Exercise brief » May I please have every record restated word for word, with the images left out?

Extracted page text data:
▬▬▬▬▬▬

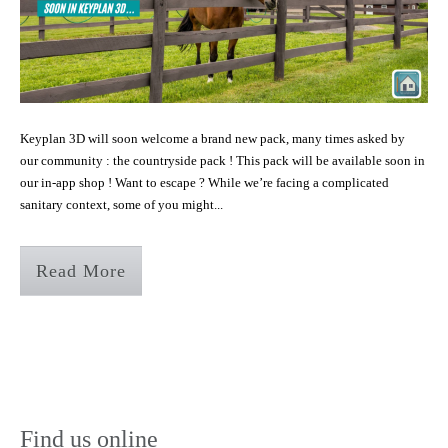
Keyplan 3D will soon welcome a brand new pack, many times asked by
our community : the countryside pack ! This pack will be available soon in
our in-app shop ! Want to escape ? While we’re facing a complicated
sanitary context, some of you might...
Read More
Find us online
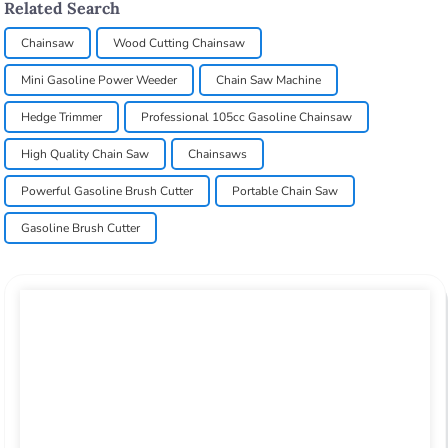
Related Search
Chainsaw
Wood Cutting Chainsaw
Mini Gasoline Power Weeder
Chain Saw Machine
Hedge Trimmer
Professional 105cc Gasoline Chainsaw
High Quality Chain Saw
Chainsaws
Powerful Gasoline Brush Cutter
Portable Chain Saw
Gasoline Brush Cutter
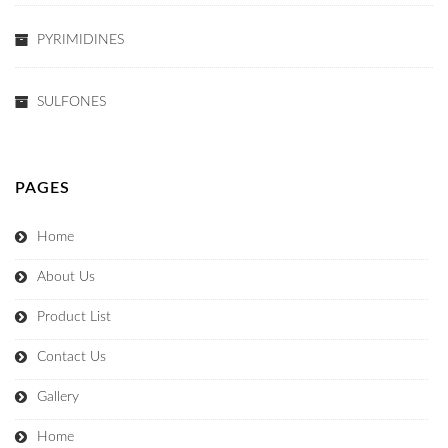
PYRIMIDINES
SULFONES
PAGES
Home
About Us
Product List
Contact Us
Gallery
Home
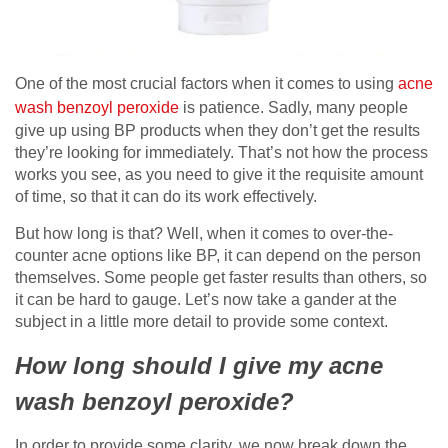
One of the most crucial factors when it comes to using
acne
wash benzoyl peroxide
is patience. Sadly, many people
give up using BP products when they don’t get the results
they’re looking for immediately. That’s not how the process
works you see, as you need to give it the requisite amount
of time, so that it can do its work effectively.
But how long is that? Well, when it comes to over-the-
counter acne options like BP, it can depend on the person
themselves. Some people get faster results than others, so
it can be hard to gauge. Let’s now take a gander at the
subject in a little more detail to provide some context.
How long should I give my acne
wash benzoyl peroxide?
In order to provide some clarity, we now break down the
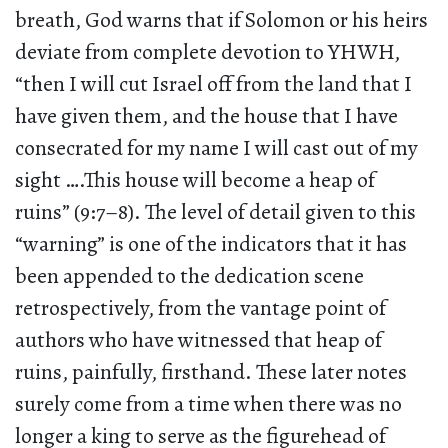
breath, God warns that if Solomon or his heirs
deviate from complete devotion to YHWH,
“then I will cut Israel off from the land that I
have given them, and the house that I have
consecrated for my name I will cast out of my
sight ….This house will become a heap of
ruins” (9:7–8). The level of detail given to this
“warning” is one of the indicators that it has
been appended to the dedication scene
retrospectively, from the vantage point of
authors who have witnessed that heap of
ruins, painfully, firsthand. These later notes
surely come from a time when there was no
longer a king to serve as the figurehead of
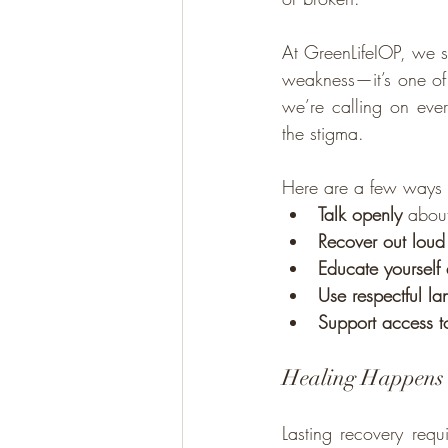
At GreenLifeIOP, we se
weakness—it’s one of
we’re calling on eve
the stigma.
Here are a few ways 
Talk openly
 abou
Recover out loud
Educate yourself
Use respectful l
Support access t
Healing Happens 
Lasting recovery req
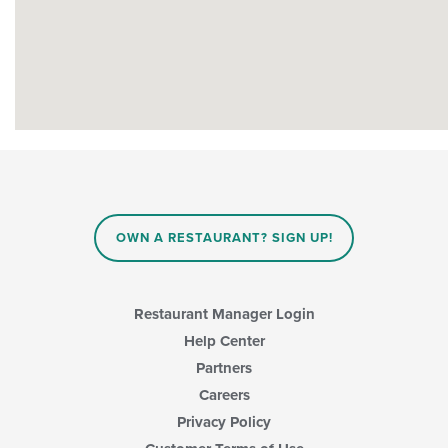
OWN A RESTAURANT? SIGN UP!
Restaurant Manager Login
Help Center
Partners
Careers
Privacy Policy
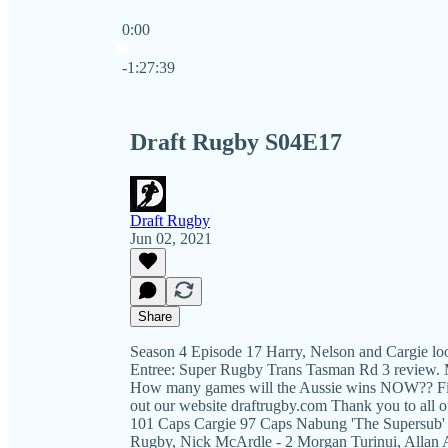
0:00
Current time: 0:00 / Total time: -1:27:39
-1:27:39
Draft Rugby S04E17
Draft Rugby
Jun 02, 2021
Share
Season 4 Episode 17 Harry, Nelson and Cargie lo
Entree: Super Rugby Trans Tasman Rd 3 review. 
How many games will the Aussie wins NOW?? Find
out our website draftrugby.com Thank you to all 
101 Caps Cargie 97 Caps Nabung 'The Supersub' -
Rugby, Nick McArdle - 2 Morgan Turinui, Allan A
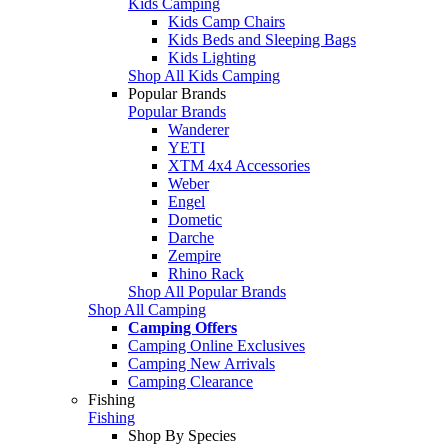
Kids Camping
Kids Camp Chairs
Kids Beds and Sleeping Bags
Kids Lighting
Shop All Kids Camping
Popular Brands
Popular Brands
Wanderer
YETI
XTM 4x4 Accessories
Weber
Engel
Dometic
Darche
Zempire
Rhino Rack
Shop All Popular Brands
Shop All Camping
Camping Offers
Camping Online Exclusives
Camping New Arrivals
Camping Clearance
Fishing
Fishing
Shop By Species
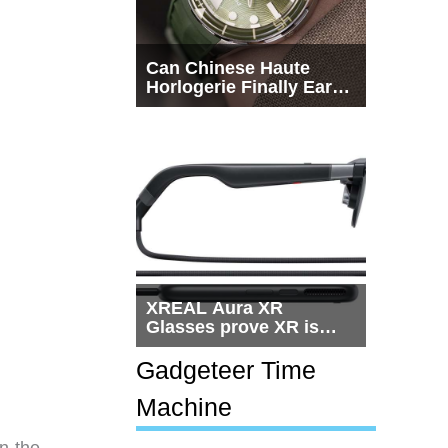
Can Chinese Haute
Horlogerie Finally Earn
a Seat Beside
Switzerland?
XREAL Aura XR
Glasses prove XR is
getting practical, but
$1,500 is still too much
Gadgeteer Time
for most people
Machine
n the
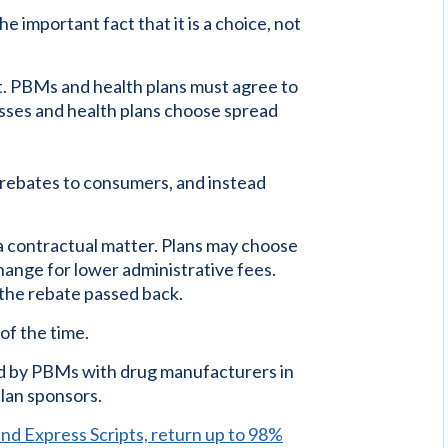
e important fact that it is a choice, not
ct. PBMs and health plans must agree to
sses and health plans choose spread
 rebates to consumers, and instead
a contractual matter. Plans may choose
hange for lower administrative fees.
the rebate passed back.
of the time.
 by PBMs with drug manufacturers in
lan sponsors.
d Express Scripts, return up to 98%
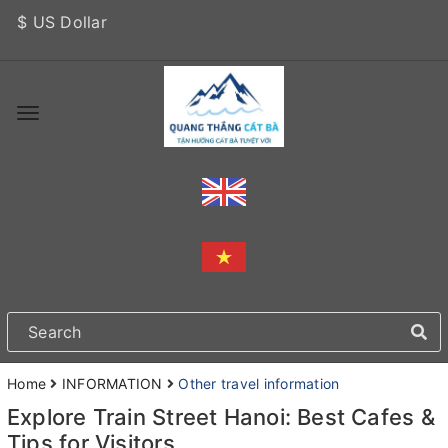
$ US Dollar
Home
INFORMATION
Other travel information
Explore Train Street Hanoi: Best Cafes &
Tips for Visitors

▬▬▬▬▬▬

Exercise answer »
Keyplan 3D will soon welcome a brand new pack, many times asked by
our community : the countryside pack ! This pack will be available soon in
our in-app shop ! Want to escape ? While we’re facing a complicated
sanitary context, some of you might...
Read More
Find us online
Related Search
Chainsaw
Wood Cutting Chainsaw
Mini Gasoline Power Weeder
Chain Saw Machine
Hedge Trimmer
Professional 105cc Gasoline Chainsaw
High Quality Chain Saw
Chainsaws
Powerful Gasoline Brush Cutter
Portable Chain Saw
Gasoline Brush Cutter
PYRIMIDINES
SULFONES
PAGES
Home
About Us
Product List
Contact Us
Gallery
Home
One of the most crucial factors when it comes to using
acne
wash benzoyl peroxide
is patience. Sadly, many people
give up using BP products when they don’t get the results
they’re looking for immediately. That’s not how the process
works you see, as you need to give it the requisite amount
of time, so that it can do its work effectively.
But how long is that? Well, when it comes to over-the-
counter acne options like BP, it can depend on the person
themselves. Some people get faster results than others, so
it can be hard to gauge. Let’s now take a gander at the
subject in a little more detail to provide some context.
How long should I give my acne
wash benzoyl peroxide?
In order to provide some clarity, we now break down the
breath, God warns that if Solomon or his heirs
deviate from complete devotion to YHWH,
“then I will cut Israel off from the land that I
have given them, and the house that I have
consecrated for my name I will cast out of my
sight ….This house will become a heap of
ruins” (9:7–8). The level of detail given to this
“warning” is one of the indicators that it has
been appended to the dedication scene
retrospectively, from the vantage point of
authors who have witnessed that heap of
ruins, painfully, firsthand. These later notes
surely come from a time when there was no
longer a king to serve as the figurehead of
At GreenLifeIOP, we se
weakness—it’s one of
we’re calling on eve
the stigma.
Here are a few ways 
Talk openly
 abou
Recover out loud
Educate yourself
Use respectful l
Support access t
Healing Happens 
Lasting recovery req
OWN A RESTAURANT? SIGN UP!
Restaurant Manager Login
Help Center
Partners
Careers
Privacy Policy
0:00
Current time: 0:00 / Total time: -1:27:39
-1:27:39
Draft Rugby S04E17
Draft Rugby
Jun 02, 2021
Share
Season 4 Episode 17 Harry, Nelson and Cargie lo
Entree: Super Rugby Trans Tasman Rd 3 review. 
How many games will the Aussie wins NOW?? Find
out our website draftrugby.com Thank you to all 
101 Caps Cargie 97 Caps Nabung 'The Supersub' -
Rugby, Nick McArdle - 2 Morgan Turinui, Allan A
Kids Camping
Kids Camp Chairs
Kids Beds and Sleeping Bags
Kids Lighting
Shop All Kids Camping
Popular Brands
Popular Brands
Wanderer
YETI
XTM 4x4 Accessories
Weber
Engel
Dometic
Darche
Zempire
Rhino Rack
Shop All Popular Brands
Shop All Camping
Camping Offers
Camping Online Exclusives
Camping New Arrivals
Camping Clearance
Fishing
Fishing
Shop By Species
Can Chinese Haute
Horlogerie Finally Earn
a Seat Beside
Switzerland?
XREAL Aura XR
Glasses prove XR is
getting practical, but
$1,500 is still too much
Gadgeteer Time
for most people
Machine
n the
e important fact that it is a choice, not
ct. PBMs and health plans must agree to
sses and health plans choose spread
 rebates to consumers, and instead
a contractual matter. Plans may choose
hange for lower administrative fees.
the rebate passed back.
of the time.
 by PBMs with drug manufacturers in
lan sponsors.
d Express Scripts, return up to 98%
$ US Dollar
Home
INFORMATION
Other travel information
Explore Train Street Hanoi: Best Cafes &
Tips for Visitors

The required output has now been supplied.